Por (*) Cristiane Lang | 11/06/2025 13:30

A condenação à performance contínua, o cansaço que vai além do corpo

Vivemos em uma época em que estar cansado não é mais apenas uma condição física, mas um estado simbólico e existencial. O cansaço hoje não vem apenas de levantar cedo, enfrentar trânsito e cumprir longas jornadas. Ele nasce também da exaustão de precisar sempre ser, provar, mostrar, render, produzir, existir para os outros. Estamos condenados à performance contínua — e isso cobra um preço invisível, mas devastador.

A era da exibição

Antes, o reconhecimento vinha do esforço invisível: do trabalho silencioso, da dedicação longe dos holofotes, da constância discreta. Hoje, esse reconhecimento depende da visibilidade. Precisamos mostrar que estamos fazendo, sentindo, vivendo. Não basta ir à academia, tem que postar. Não basta estar feliz, tem que compartilhar. Não basta trabalhar, tem que performar eficiência, motivação e produtividade — o tempo todo.

A vida virou vitrine, e nela, somos ao mesmo tempo produto, vendedor e consumidor. Se não mostramos, é como se não existíssemos. O silêncio virou suspeito. A pausa, um erro. O descanso, quase um fracasso moral. A pergunta não é mais “como você está?”, mas “o que você tem feito?”. E o “nada” nunca é uma resposta aceitável.

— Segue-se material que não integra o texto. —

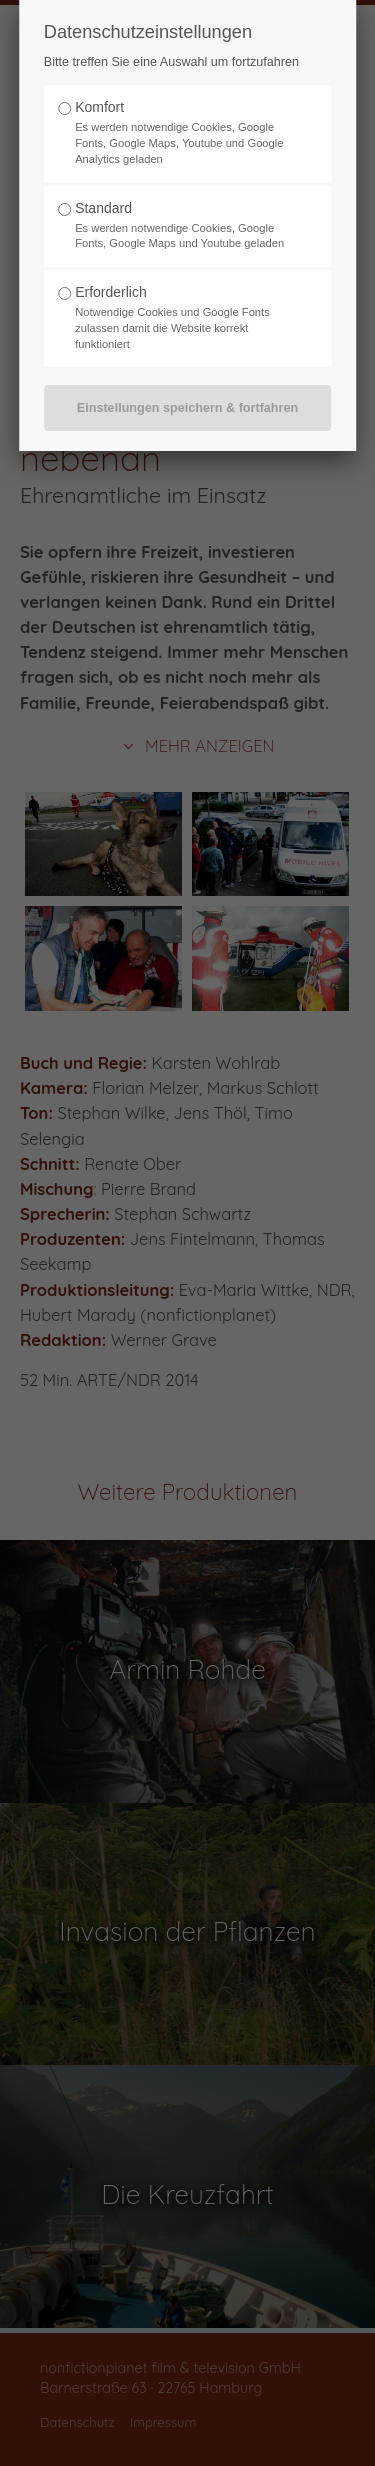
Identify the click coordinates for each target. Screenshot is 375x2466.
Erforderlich (111, 292)
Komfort (99, 107)
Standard (103, 208)
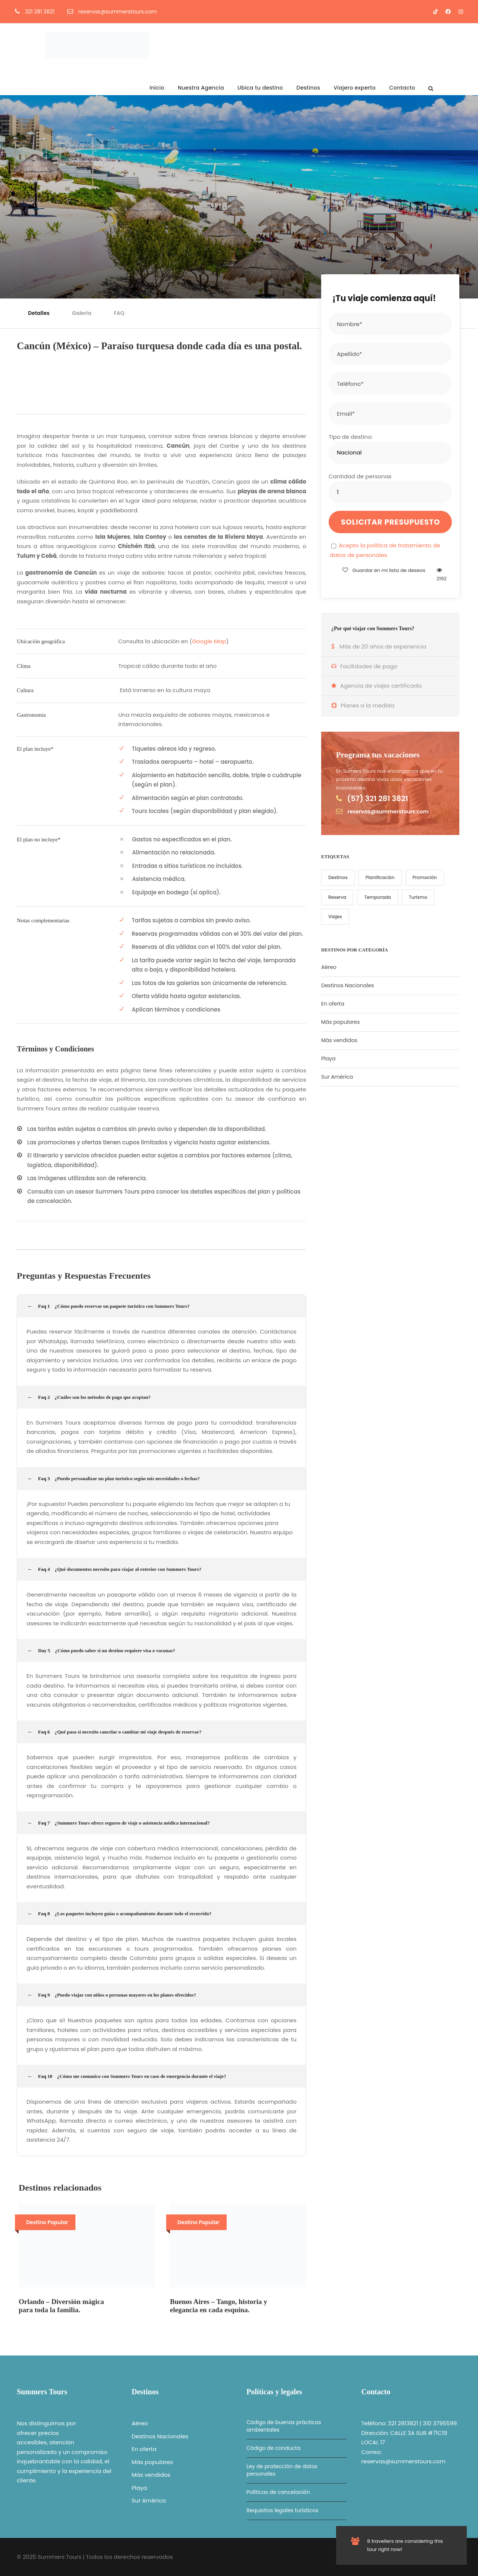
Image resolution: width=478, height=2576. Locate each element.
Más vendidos (339, 1040)
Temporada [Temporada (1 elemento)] (377, 897)
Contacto (402, 87)
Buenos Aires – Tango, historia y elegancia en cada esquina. (218, 2306)
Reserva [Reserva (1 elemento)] (337, 897)
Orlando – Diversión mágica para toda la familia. (61, 2306)
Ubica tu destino (260, 87)
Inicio (156, 87)
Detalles (39, 313)
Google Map (209, 641)
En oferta (332, 1003)
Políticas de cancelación (278, 2492)
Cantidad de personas (360, 476)
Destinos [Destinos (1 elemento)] (338, 877)
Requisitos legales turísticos (282, 2510)
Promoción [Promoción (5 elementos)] (425, 877)
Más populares (340, 1022)
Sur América (337, 1077)
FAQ (119, 313)
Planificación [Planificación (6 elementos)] (380, 877)
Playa (328, 1058)
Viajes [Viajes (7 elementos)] (335, 916)
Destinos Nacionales (347, 985)
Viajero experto (354, 87)
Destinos (308, 87)
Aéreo (328, 967)
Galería (81, 313)
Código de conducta (273, 2448)
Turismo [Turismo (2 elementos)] (418, 897)
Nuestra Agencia (201, 87)
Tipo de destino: (351, 437)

Do burnout ao vazio: o cansaço como sintoma da alma

A performance contínua não esgota só o corpo; ela dilacera o sentido da existência. Quando tudo precisa ser convertido em valor, resultado ou engajamento, o ser humano deixa de ser fim em si mesmo e vira meio. Trabalhamos para mostrar trabalho. Amamos para exibir amor. Viajamos para alimentar narrativas. Vivemos para nos justificar.

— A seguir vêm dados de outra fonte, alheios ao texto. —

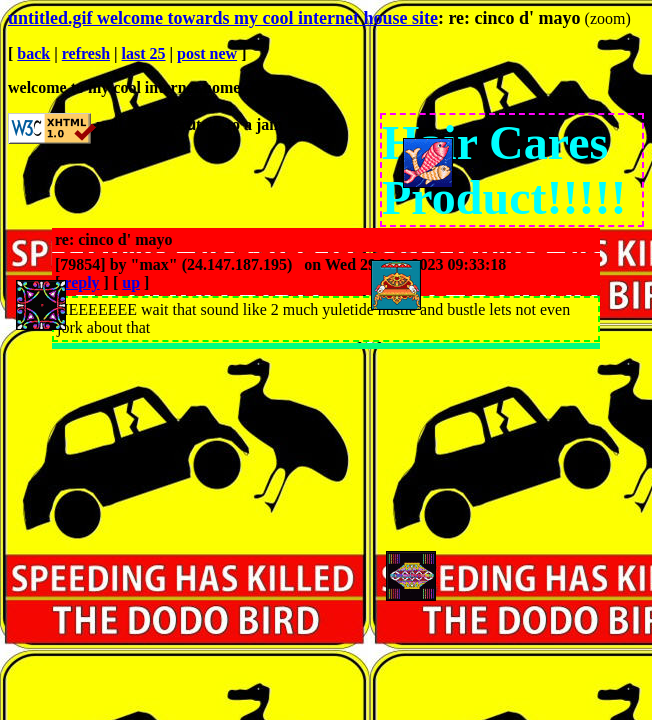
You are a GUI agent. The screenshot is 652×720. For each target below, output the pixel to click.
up (131, 282)
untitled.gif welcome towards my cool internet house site (223, 18)
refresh (86, 53)
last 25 (144, 53)
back (33, 53)
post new (207, 53)
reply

Esse cansaço existencial não se resolve com uma noite de sono ou um fim de semana offline. Ele é mais profundo. É uma sensação de desalinho com a própria vida. Um sentimento surdo de que, mesmo cumprindo todas as tarefas, algo está faltando. Mesmo quando se tem sucesso, reconhecimento ou estabilidade, resta uma espécie de esvaziamento. Como se a alma estivesse cansada de carregar uma versão forçada de si mesma.

Esse tipo de cansaço não tem causa aparente. Não se localiza. É uma névoa que cobre tudo. Acorda-se já cansado, não do dia, mas do peso de existir em um mundo que exige demais e oferece pouco em troca. Um mundo onde é preciso justificar a própria presença o tempo inteiro — ser útil, interessante, relevante. Não se pode apenas viver. Tem que valer a pena. Sempre.

O culto ao “potencial”

A condenação à performance contínua também se alimenta de um conceito traiçoeiro: o do “potencial”. Desde cedo, nos ensinam que podemos tudo — e por isso, devemos tudo. Se não realizamos, é porque não nos esforçamos o suficiente. Se não vencemos, a culpa é nossa. O potencial, que deveria ser liberdade, vira dívida. Uma cobrança eterna: Você poderia estar fazendo mais. Sendo mais. Mostrando mais.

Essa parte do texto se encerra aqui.